┌────────

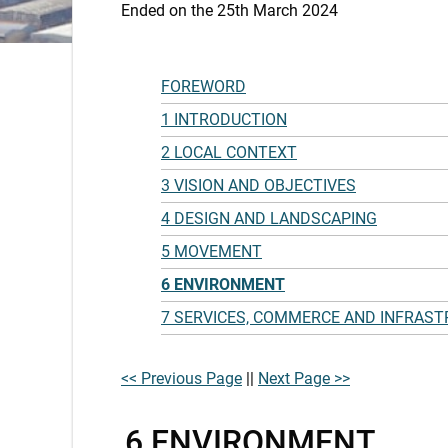
Ended on the 25th March 2024
FOREWORD
1 INTRODUCTION
2 LOCAL CONTEXT
3 VISION AND OBJECTIVES
4 DESIGN AND LANDSCAPING
5 MOVEMENT
6 ENVIRONMENT
7 SERVICES, COMMERCE AND INFRAS
<< Previous Page
||
Next Page >>
6 ENVIRONMENT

└────────

Try it: Could you restate every entry above word for word, leaving out the pictures?

Answer space:
Ended on the 25th March 2024
FOREWORD
1 INTRODUCTION
2 LOCAL CONTEXT
3 VISION AND OBJECTIVES
4 DESIGN AND LANDSCAPING
5 MOVEMENT
6 ENVIRONMENT
7 SERVICES, COMMERCE AND INFRAS
<< Previous Page
||
Next Page >>
6 ENVIRONMENT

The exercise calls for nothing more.